At the TIA TR-42.1's June 2004 meeting, the subcommittee formed a task group to look at the unique requirements for structured cabling within a health-care environment. The group's mission is to determine the changes, modifications, and/or additions necessary to address structured cabling within health-care facilities within their current family of standards. Once their review is complete, and all of the issues are identified, the task group will make a recommendation to TR-42.1 relative to further work on a document.
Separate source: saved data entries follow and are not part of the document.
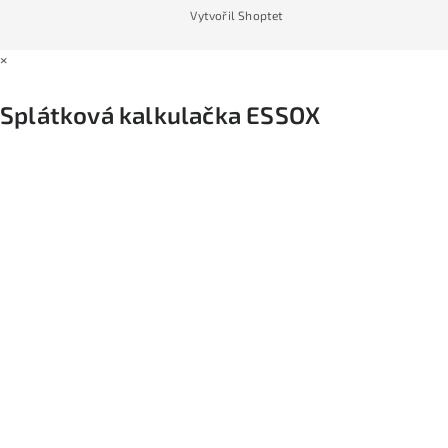
Vytvořil Shoptet
×
Splátková kalkulačka ESSOX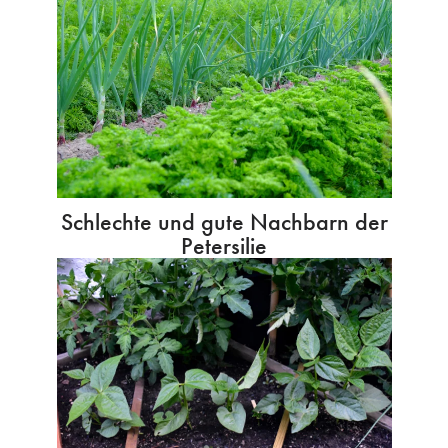
Schlechte und gute Nachbarn der
Petersilie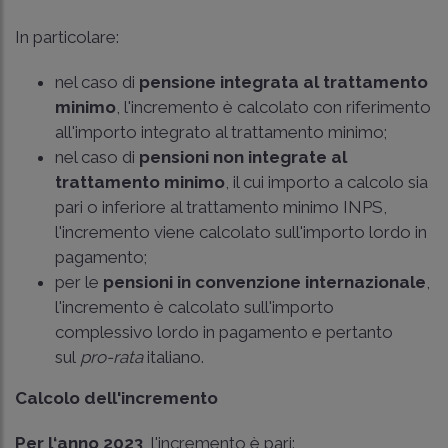
In particolare:
nel caso di
pensione integrata al trattamento
minimo
, l'incremento è calcolato con riferimento
all'importo integrato al trattamento minimo;
nel caso di
pensioni non integrate al
trattamento minimo
, il cui importo a calcolo sia
pari o inferiore al trattamento minimo INPS,
l'incremento viene calcolato sull'importo lordo in
pagamento;
per le
pensioni in convenzione internazionale
,
l'incremento è calcolato sull'importo
complessivo lordo in pagamento e pertanto
sul
pro-rata
italiano.
Calcolo dell'incremento
Per l‘anno 2023
, l'incremento è pari: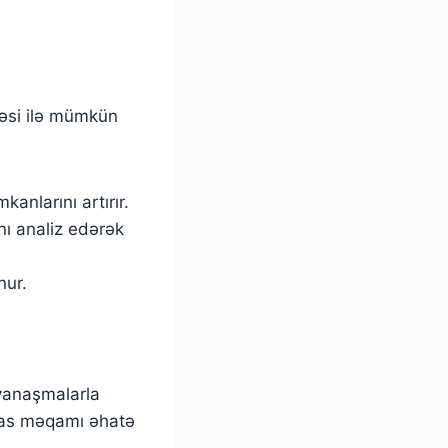
dəsi ilə mümkün
anlarını artırır.
ını analiz edərək
nur.
yanaşmalarla
əsas məqamı əhatə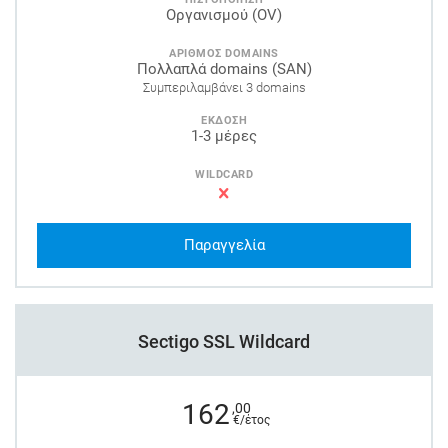
Οργανισμού (OV)
ΑΡΙΘΜΟΣ DOMAINS
Πολλαπλά domains (SAN)
Συμπεριλαμβάνει 3 domains
ΕΚΔΟΣΗ
1-3 μέρες
WILDCARD
Παραγγελία
Sectigo SSL Wildcard
162
,00
€/έτος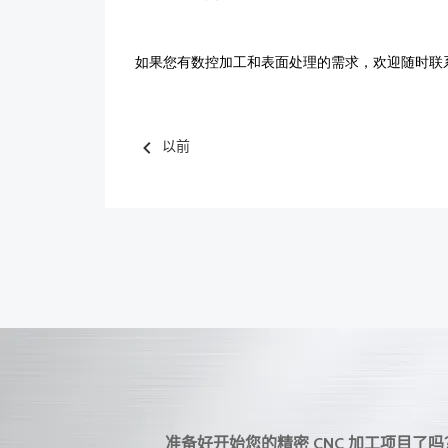
以前
准备好开始您的精密 CNC 加工项目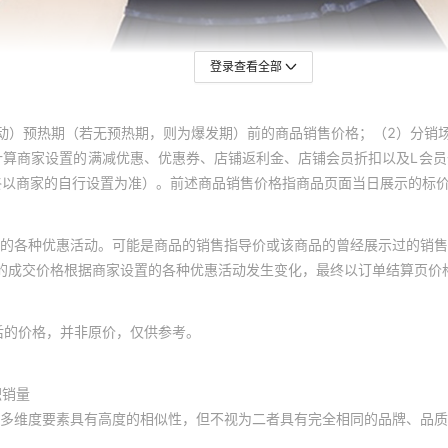
登录查看全部
动）预热期（若无预热期，则为爆发期）前的商品销售价格；（2）分销
计算商家设置的满减优惠、优惠券、店铺返利金、店铺会员折扣以及L会
终以商家的自行设置为准）。前述商品销售价格指商品页面当日展示的标
的各种优惠活动。可能是商品的销售指导价或该商品的曾经展示过的销售
体的成交价格根据商家设置的各种优惠活动发生变化，最终以订单结算页价
后的价格，并非原价，仅供参考。
积销量
多维度要素具有高度的相似性，但不视为二者具有完全相同的品牌、品质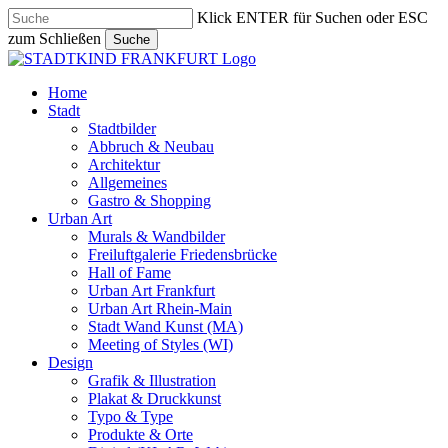
Skip
Klick ENTER für Suchen oder ESC
to
zum Schließen
Suche
main
Close
content
Search
search
Menu
Home
Stadt
Stadtbilder
Abbruch & Neubau
Architektur
Allgemeines
Gastro & Shopping
Urban Art
Murals & Wandbilder
Freiluftgalerie Friedensbrücke
Hall of Fame
Urban Art Frankfurt
Urban Art Rhein-Main
Stadt Wand Kunst (MA)
Meeting of Styles (WI)
Design
Grafik & Illustration
Plakat & Druckkunst
Typo & Type
Produkte & Orte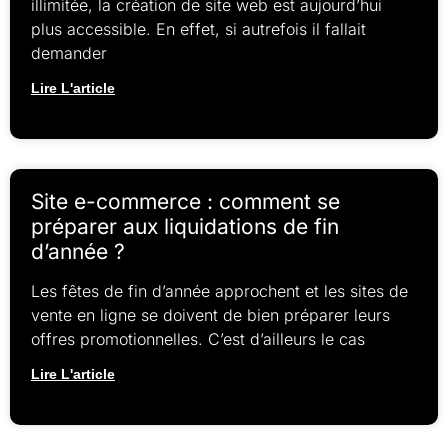
illimitée, la création de site web est aujourd’hui
plus accessible. En effet, si autrefois il fallait
demander
Lire L'article
Site e-commerce : comment se
préparer aux liquidations de fin
d’année ?
Les fêtes de fin d’année approchent et les sites de
vente en ligne se doivent de bien préparer leurs
offres promotionnelles. C’est d’ailleurs le cas
Lire L'article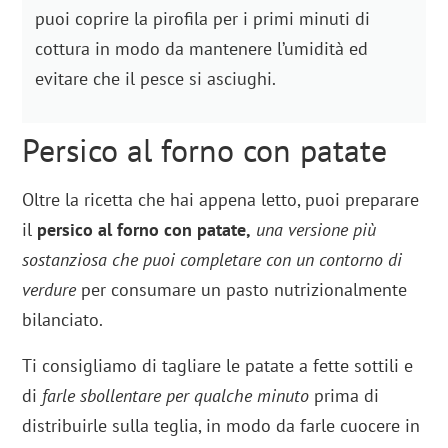
puoi coprire la pirofila per i primi minuti di
cottura in modo da mantenere l’umidità ed
evitare che il pesce si asciughi.
Persico al forno con patate
Oltre la ricetta che hai appena letto, puoi preparare
il
persico al forno con patate,
una versione più
sostanziosa che puoi completare con un contorno di
verdure
per consumare un pasto nutrizionalmente
bilanciato.
Ti consigliamo di tagliare le patate a fette sottili e
di
farle sbollentare per qualche minuto
prima di
distribuirle sulla teglia, in modo da farle cuocere in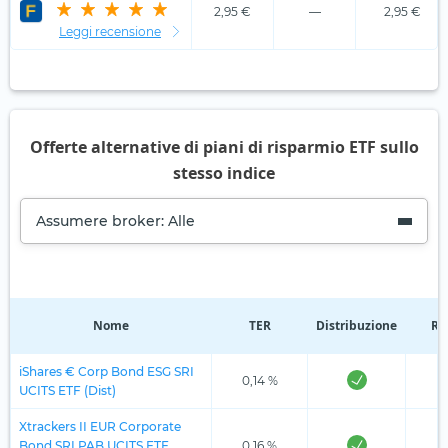
2,95 €
—
2,95 €
Leggi recensione
Offerte alternative di piani di risparmio ETF sullo
stesso indice
Assumere broker: Alle
Nome
TER
Distribuzione
Re
iShares € Corp Bond ESG SRI
0,14 %
UCITS ETF (Dist)
Xtrackers II EUR Corporate
Bond SRI PAB UCITS ETF
0,16 %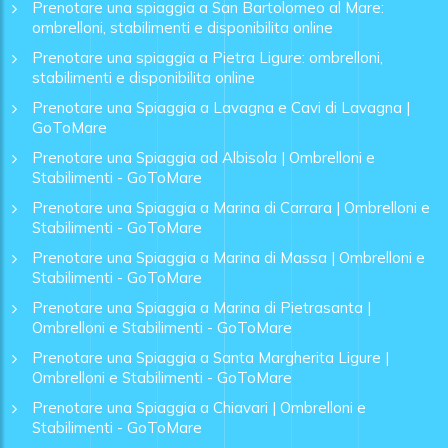
Prenotare una spiaggia a San Bartolomeo al Mare:
ombrelloni, stabilimenti e disponibilita online
Prenotare una spiaggia a Pietra Ligure: ombrelloni,
stabilimenti e disponibilita online
Prenotare una Spiaggia a Lavagna e Cavi di Lavagna |
GoToMare
Prenotare una Spiaggia ad Albisola | Ombrelloni e
Stabilimenti - GoToMare
Prenotare una Spiaggia a Marina di Carrara | Ombrelloni e
Stabilimenti - GoToMare
Prenotare una Spiaggia a Marina di Massa | Ombrelloni e
Stabilimenti - GoToMare
Prenotare una Spiaggia a Marina di Pietrasanta |
Ombrelloni e Stabilimenti - GoToMare
Prenotare una Spiaggia a Santa Margherita Ligure |
Ombrelloni e Stabilimenti - GoToMare
Prenotare una Spiaggia a Chiavari | Ombrelloni e
Stabilimenti - GoToMare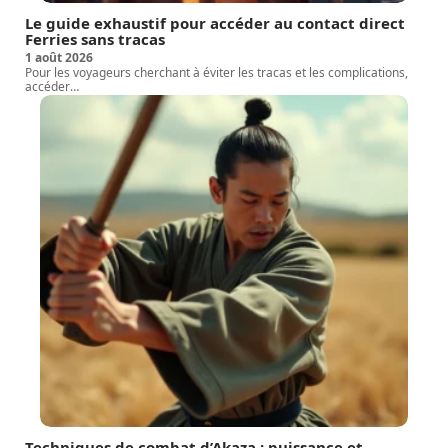
Le guide exhaustif pour accéder au contact direct
Ferries sans tracas
1 août 2026
Pour les voyageurs cherchant à éviter les tracas et les complications,
accéder
…
Techniques de combat d’Akaza : puissance et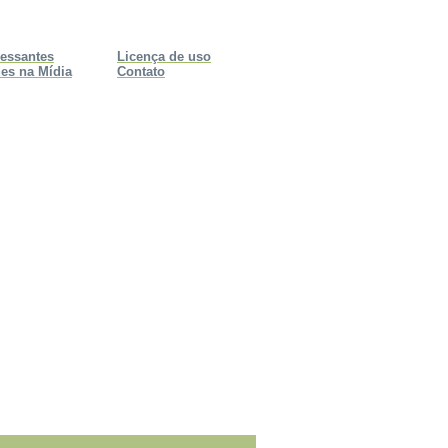
ressantes
Licença de uso
es na Mídia
Contato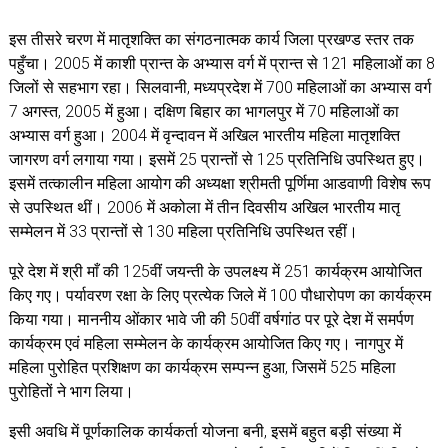
इस तीसरे चरण में मातृशक्ति का संगठनात्मक कार्य जिला प्रखण्ड स्तर तक
पहुँचा। 2005 में काशी प्रान्त के अभ्यास वर्ग में प्रान्त से 121 महिलाओं का 8
जिलों से सहभाग रहा। सिलवानी, मध्यप्रदेश में 700 महिलाओं का अभ्यास वर्ग
7 अगस्त, 2005 में हुआ। दक्षिण बिहार का भागलपुर में 70 महिलाओं का
अभ्यास वर्ग हुआ। 2004 में वृन्दावन में अखिल भारतीय महिला मातृशक्ति
जागरण वर्ग लगाया गया। इसमें 25 प्रान्तों से 125 प्रतिनिधि उपस्थित हुए।
इसमें तत्कालीन महिला आयोग की अध्यक्षा श्रीमती पूर्णिमा आडवाणी विशेष रूप
से उपस्थित थीं। 2006 में अकोला में तीन दिवसीय अखिल भारतीय मातृ
सम्मेलन में 33 प्रान्तों से 130 महिला प्रतिनिधि उपस्थित रहीं।
पूरे देश में श्री माँ की 125वीं जयन्ती के उपलक्ष्य में 251 कार्यक्रम आयोजित
किए गए। पर्यावरण रक्षा के लिए प्रत्येक जिले में 100 पौधारोपण का कार्यक्रम
किया गया। माननीय ओंकार भावे जी की 50वीं वर्षगांठ पर पूरे देश में समर्पण
कार्यक्रम एवं महिला सम्मेलन के कार्यक्रम आयोजित किए गए। नागपुर में
महिला पुरोहित प्रशिक्षण का कार्यक्रम सम्पन्न हुआ, जिसमें 525 महिला
पुरोहितों ने भाग लिया।
इसी अवधि में पूर्णकालिक कार्यकर्ता योजना बनी, इसमें बहुत बड़ी संख्या में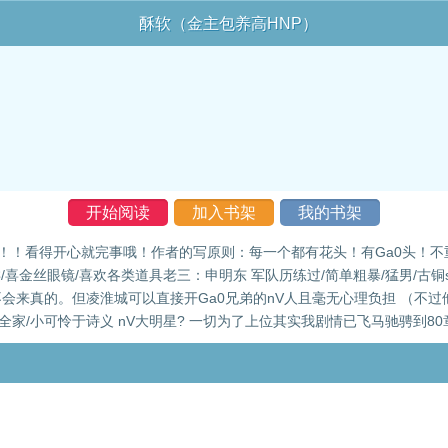
酥软（金主包养高HNP）
开始阅读
加入书架
我的书架
三观哦！！！看得开心就完事哦！作者的写原则：每一个都有花头！有Ga0头！
喜金丝眼镜/喜欢各类道具老三：申明东 军队历练过/简单粗暴/猛男/古铜s
会来真的。但凌淮城可以直接开Ga0兄弟的nV人且毫无心理负担 （不过
钱养全家/小可怜于诗义 nV大明星? 一切为了上位其实我剧情已飞马驰骋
The most important thing: Life
The purpose of performing ICRAs and implementing work practices is to reduce the risk, or eliminate the transmission of, pathogens in the indoor environment. It is very important that we as designers:
• Understand the construction project and processes, and the building systems;
• Remain mindful of potential sources of contaminants, including those that are outside the "construction zone," such as electrical or communications trenching;
• Have emergency procedures in place to address things that can go wrong, such as failure of negative air pressure enclosure.
It may seem like a lot to think about, but the following facts speak volumes as to why it is necessary:
• There are about 5,500 hospitals in the United States, and 75% of all construction projects involve an expansion or renovation of an existing hospital.
• About 2.1 million nosocomial (hospital-acquired) infections afflict patients annually, costing the health-care industry approximately $3 billion annually.
• In 2000, about 103,000 deaths resulted from nosocomial infections, and it has been estimated that 5,000 of those deaths were related to construction.
I believe that, as an industry, our motto should be, "Helping to ensure patient safety through good design and installation practices." Will you join me?